Pero antes de llegar a tan prodigiosa muestra de la perseverancia y labor del enjambre humano, todavía hemos de hallarnos a solas con la vasta naturaleza, desierta, majestuosa y soberana.

Beges disfruta la sombra de los últimos nogales; su mies y sus praderas están abrigadas por montes que rodean la cerrada cuenca: al cierzo el cueto de la Robre coronado de bosque; al Mediodía, y señalado por una trocha que muere en su garganta, el puerto de Pelea, cuya denominación diríase conservada de las épicas luchas mantenidas en torno del impenetrable alcázar.

Más allá arrastra el camino sobre peña viva. Hase escondido el sol, y sentimos sobre nosotros el húmedo peso de las nubes henchidas de agua; el viento, huésped constante de las alturas, nos acompaña, y se le oye mugir allá en los lejanos picos, airado de su resistencia, o lastimado de sus heridas. Paisaje adusto; propia región de águilas. Fija sobre una roca, inmóvil, lanzada adelante su chata cabeza, aparece una de ellas, pronta a calar al fondo del abismo; distínguese su pardo plumaje, el negro becoquín que cubre su aplastada frente, y la muceta blanca con que viste su espalda y los nervudos codos de sus alas; ábrelas al acercarnos, déjase pesar sobre ellas, y remontando el vuelo, sube a cernerse, solitaria, en el inmenso espacio.

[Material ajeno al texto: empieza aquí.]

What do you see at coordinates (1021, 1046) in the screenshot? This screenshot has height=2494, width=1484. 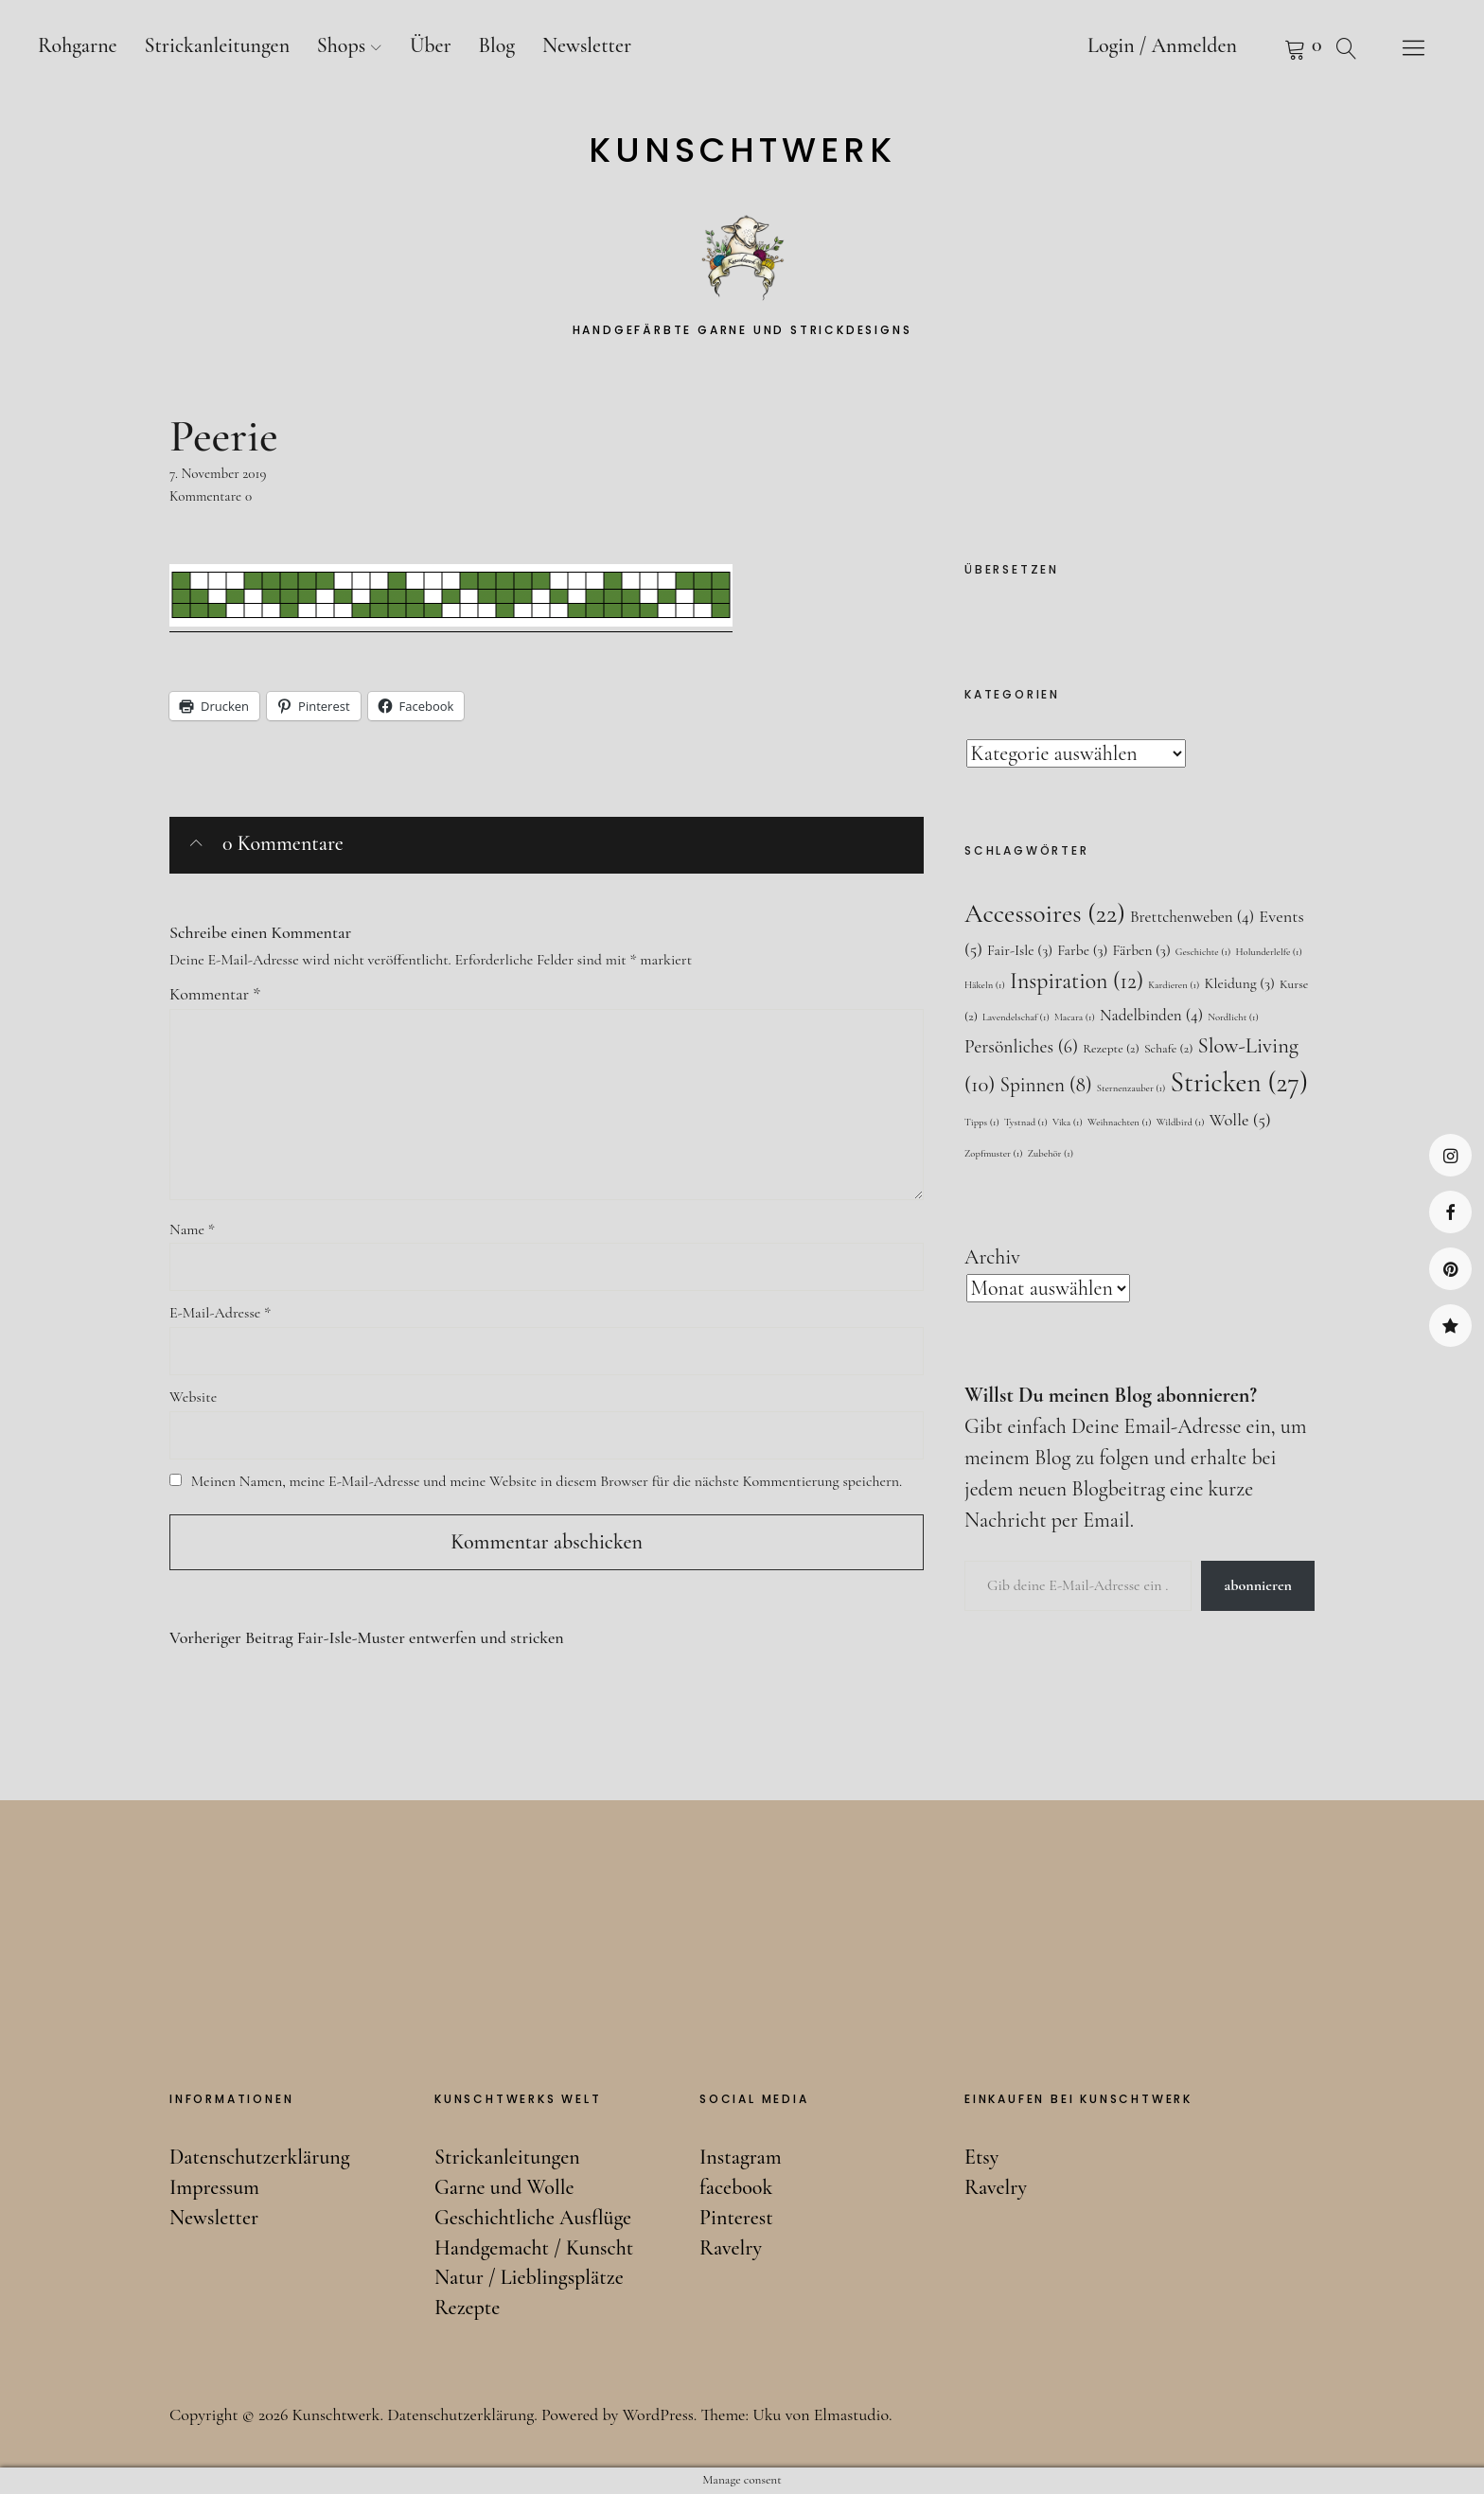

Cuando hemos perdido de vista a Beges, cércanos por todas partes un horizonte de piedra con sus tonos uniformes, opacos y cenicientos; empero la gota de rocío que se detiene en las grietas de la caliza, el chispazo de sol que la sorbe y bebe a través de su niebla, fecundan misteriosos gérmenes de donde brotan en rizadas hebras los infinitos matices del musgo. Sobre su blando terciopelo descuella el rododendro alpino, y una flor modesta y suave, la clavellina morada, que generosa crece sobre los peñascos como en las arenas, y pudiera ser

símbolo de la tierra cántabra, cuyos términos alegra, cuyos accidentes más tétricos embellece, pálida, olorosa y frágil, resistiendo humilde y vivaz, así la sal de las olas como el hielo de las cumbres. Las nubes quedan ya bajas, y al ambiente húmedo sucede seca y tamizada bruma.

Toda vegetación arborescente parece haber cesado; la niebla corre atropellada por el vendaval; siéntesela como polvareda glacial rozar el cutis, y en limpios diamantes se cuaja al paso sobre la barba del jinete y las crines del caballo.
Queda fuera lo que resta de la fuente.